Group task results
phemmer opened this issue · 4 comments
What is the idea ?
Currently when viewing a playbook report, you only get 2 views: The "Hosts" view which shows a list of ok/changed/skipped/... per-host. And the "Task results" which gives each individual task on every host.
I think it would be good to provide another view that would group the results by task. This would show a count of hosts which were ok/skipped/changed/failed for each task. Clicking on the task would explode the view to show that task on each host (like what you see currently).
The use case for this is that when ansible is run across a pool of hosts, the results are often the same on each host. When you want to see the status of each task, it becomes difficult with all the duplicate rows, across dozens+ of pages. Being able to quickly see things like "this task was OK on all hosts but 1" would make it easy to detect anomalies, and/or skim the results.
Additionally when Ansible is run with the linear strategy, Ansible won't continue to the next task until all hosts are complete for the current task. This view would make it possible to show the duration of the task across all hosts, allowing you to identify bottlenecks in playbook execution. You cannot use the current task duration for this, as due to things like the "serial" value, total task duration isn't as simple as a sum of all the durations, or taking the max duration.
I think the hopefully soon released version 1.6.0 introduces exactly what you describe: a tasks page.
You can already check it out here: https://demo.recordsansible.org/tasks
Thanks, but not really what I was describing.
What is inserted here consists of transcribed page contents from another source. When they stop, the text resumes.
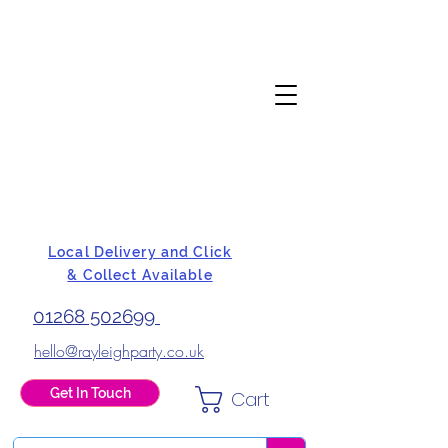
Local Delivery and Click
& Collect Available
01268 502699
hello@rayleighparty.co.uk
Get In Touch
Cart
BALLOONS, CARD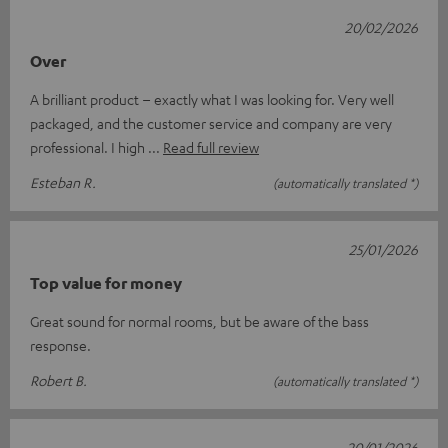
20/02/2026
Over
A brilliant product – exactly what I was looking for. Very well
packaged, and the customer service and company are very
professional. I high
Read full review
Esteban R.
(automatically translated *)
25/01/2026
Top value for money
Great sound for normal rooms, but be aware of the bass
response.
Robert B.
(automatically translated *)
20/01/2026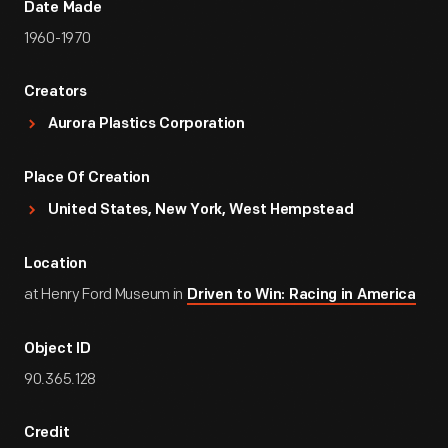
Date Made
1960-1970
Creators
Aurora Plastics Corporation
Place Of Creation
United States, New York, West Hempstead
Location
at Henry Ford Museum in
Driven to Win: Racing in America
Object ID
90.365.128
Credit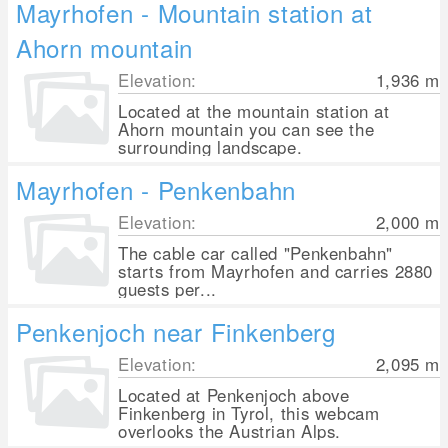
Mayrhofen - Mountain station at
Ahorn mountain
Elevation:
1,936
m
Located at the mountain station at
Ahorn mountain you can see the
surrounding landscape.
Mayrhofen - Penkenbahn
Elevation:
2,000
m
The cable car called "Penkenbahn"
starts from Mayrhofen and carries 2880
guests per...
Penkenjoch near Finkenberg
Elevation:
2,095
m
Located at Penkenjoch above
Finkenberg in Tyrol, this webcam
overlooks the Austrian Alps.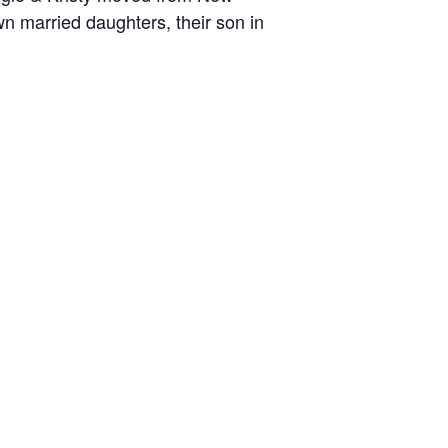
n married daughters, their son in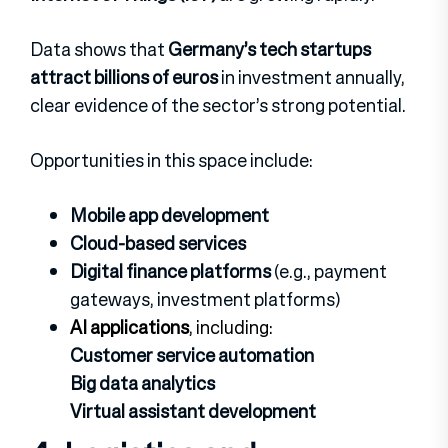
Data shows that
Germany’s tech startups
attract billions of euros
in investment annually,
clear evidence of the sector’s strong potential.
Opportunities in this space include:
Mobile app development
Cloud-based services
Digital finance platforms
(e.g., payment
gateways, investment platforms)
AI applications
, including:
Customer service automation
Big data analytics
Virtual assistant development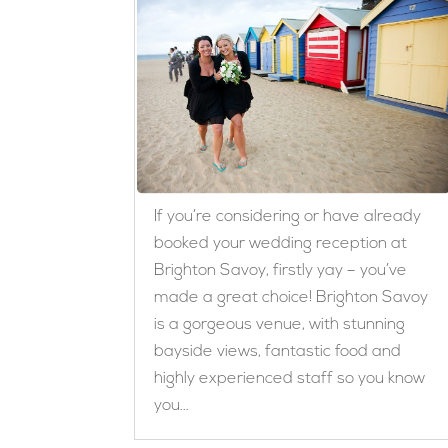
If you’re considering or have already
booked your wedding reception at
Brighton Savoy, firstly yay – you’ve
made a great choice! Brighton Savoy
is a gorgeous venue, with stunning
bayside views, fantastic food and
highly experienced staff so you know
you...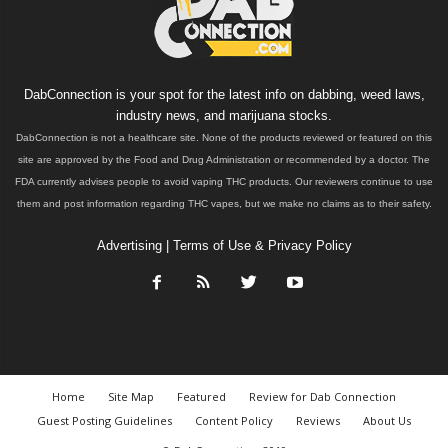
DabConnection is your spot for the latest info on dabbing, weed laws,
industry news, and marijuana stocks.
DabConnection is not a healthcare site. None of the products reviewed or featured on this
site are approved by the Food and Drug Administration or recommended by a doctor. The
FDA currently advises people to avoid vaping THC products. Our reviewers continue to use
them and post information regarding THC vapes, but we make no claims as to their safety.
Advertising
|
Terms of Use & Privacy Policy
Home
Site Map
Featured
Review for Dab Connection
Guest Posting Guidelines
Content Policy
Reviews
About Us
Below an example / mockup of my concept.
This first image is what it currently looks like at https://demo.recordsansible.org/playbooks/2126.html
And this is my concept with the exact same tasks, but grouped by task.
"Status" is the count of hosts with each status for the task (not sure why the original data has some hosts missing on a few of the tasks, but I preserved that).
"Date" is the date/time the task started (not the date/time of completion).
"Duration" is the time between task start, and completion time of the last host.
Clicking "report" will take you to the playbook page as it currently looks in the first image (meaning a separate row for each host), but filtered to that task.
https://demo.recordsansible.org/tasks?playbook=2126
And this is the new introduced task page filter for your mentioned playbook:
Imo this is pretty the same :) There is just the difference that in your mockup you have put the status of the related results into the status column, while in the current implementation it is the status of taks itself (which is either ok or failed).
The technical background: there are tasks and results. A result is alwasy related to a task. What you can see on the playbook page are results. On the the tasks page you can see the tasks, but they are not group, but different database model.
You can find more information also here: https://ara.readthedocs.io/en/latest/api-documentation.html?highlight=relation#relationship-between-objects
But I really like your idea of having directly the result status in the status column instead of just having ok or fail. This would make it more consistent in look and feel also with the hosts page. And I think the current task status implementation was also really buggy at the beginnging and @dmsimard spent a lot of hours for that.
I will check the feasability of that if I find a bit time.
And I think the current task status implementation was also really buggy at the beginnging and @dmsimard spent a lot of hours for that.
I wouldn't say that it was buggy but it was challenging and took a lot of time and iterations to get it right :)
For context, before 1.6.0, ara didn't have the concept of a "failed" task, only whether it was running or completed.
Now we have a "failed" task status which is used when at least one host has a failed result.
I don't think that is mutually exclusive with the proposal of grouping results by tasks kind of like what we do for the hosts page.
The statuses that we use in the hosts page come for "free" because they are part of the model and populated by ansible when it provides stats:
Lines 232 to 236 in 9c80c7a
To get the number of task results for each status means either iterating through the each result and counting them (probably expensive performance hit for large inventories) or doing some form of single query that counts uniques (better).
It leaves the question of where to do it (in the view? an API endpoint?) and how.
I don't have bandwidth for this one right now but feel free to propose a PoC or something and we can discuss it there.